Spain Papers Review - Tuesday August 17 2010larger |
smallerBy h.b. - Aug 17, 2010 - 9:44 AMThe cancellation of a meeting between the Prime Minister and top constructors dominates many of the papers in Spain today
El País today
ABC headlines that Zapatero cancelled the meeting after calling the constructors to the Moncloa where he was to have explained the announced cuts in public works. ABC says that sources close to the Prime Minister say that the leaking of the meeting to the media has caused it to be postponed, but with no new date.
El Mundo considers that the Prime Minister cancelled the meeting to try and avoid being linked to the ‘sounding balloon’ sent up over a possible increase in taxes. The paper notes that businessmen, politicians, and consumers are all against an increase in taxes.
El País however reports that it was the constructors who cancelled the meeting ‘so as not to appear as beggars’.
La Razón thinks it was the Prime Minister who cancelled the meeting, after news of it was leaked, and points to similarities with his meeting with Tomás Gómez last week.
El País reports that a judge has charged the top members of the Partido Popular in Orihuela and 33 others as the Brugal case continues. The paper says that the current PP Mayor of the town has now been implicated.
Público reports that PP leader Mariano Rajoy is still supporting Francisco Camps as the party’s regional candidate in Valencia, but notes that yesterday he avoided being photographed with him.
ABC has photo from the border at the North African enclave of Ceuta which has joined the Moroccan boycott already seen in Melilla. It shows protests at the frontier last Saturday and the indifference of the Moroccan police. It says both enclaves will see another day with a lack of supplies today.

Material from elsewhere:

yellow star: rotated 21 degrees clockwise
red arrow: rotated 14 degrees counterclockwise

El Mundo reports that the police union SUP has criticised the Equality Minister, Bibiana Aído, for not defending the female police in Melilla. The paper says that Rajoy has sent González Pons to the city as an example that the Government should take the incidents more seriously.
La Razón leads with the story and says that Melilla faces another blockade today as the vacuum of Spanish diplomacy continues. The paper says that there is no ambassador in Rabat, or consuls in Tetuán, Larache and Nador, and that the Spanish Foreign Minister, Miguel Moratinos, is on holiday. It says the boycott will affect cement, bricks, fish, fruit, vegetables and domestic service.

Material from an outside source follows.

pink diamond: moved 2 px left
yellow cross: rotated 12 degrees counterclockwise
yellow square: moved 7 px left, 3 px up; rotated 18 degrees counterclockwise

ABC notes that the National Court is to investigate a ceremony in homage to an ETA terrorist.
El País reports that a Spanish judge is to investigate Google and the accusation that its Street View cars collected private data.
Público leads with the story and puts a Googlemap of Spain on its front page.
La Razón notes that last weekend, considered to be the most dangerous of the years on the roads because of the volume of traffic saw 68% fewer deaths despite the ‘dropped ball point pen strike’ by the trafico guardia. ‘Fewer fines, fewer accidents’, is the headline.
El Mundo says that Basque anti-bullfight activists have compared the bullfight with terrorism.
El País reports that the forest fires in Galicia have now affected 4,000 hectares in a summer which otherwise has seen very few blazes.
El Mundo reports that the US Defence Secretary, Robert Gates, has corrected General Petraeus, and says that the USA will leave Afghanistan in 2011.
El País notes that China has overtaken Japan as the second largest economy in the world.
La Razón highlights the news with a graph and notes that China is also reducing distances with the United States.
El Mundo highlights the Israeli soldier who has put up photos of her Palestinian prisoners on Facebook, as the paper puts it, ‘as if they were pictures of a holiday in Thailand’.
El País has a front page photo of Pakistani children queuing for food. The paper says that epidemics now threaten 3.5 million children in the country following the worst floods for 80 years.
El Mundo notes the Edinburgh Festival has seen an anti-Spanish Montezuma, co-produced by the Teatro Real in Madrid where it will arrive in September.
And finally,
El Mundo puts Angelina Jolie and George Clooney on its masthead today, as the couple take on the roles of Marilyn Monroe and Frank Sinatra.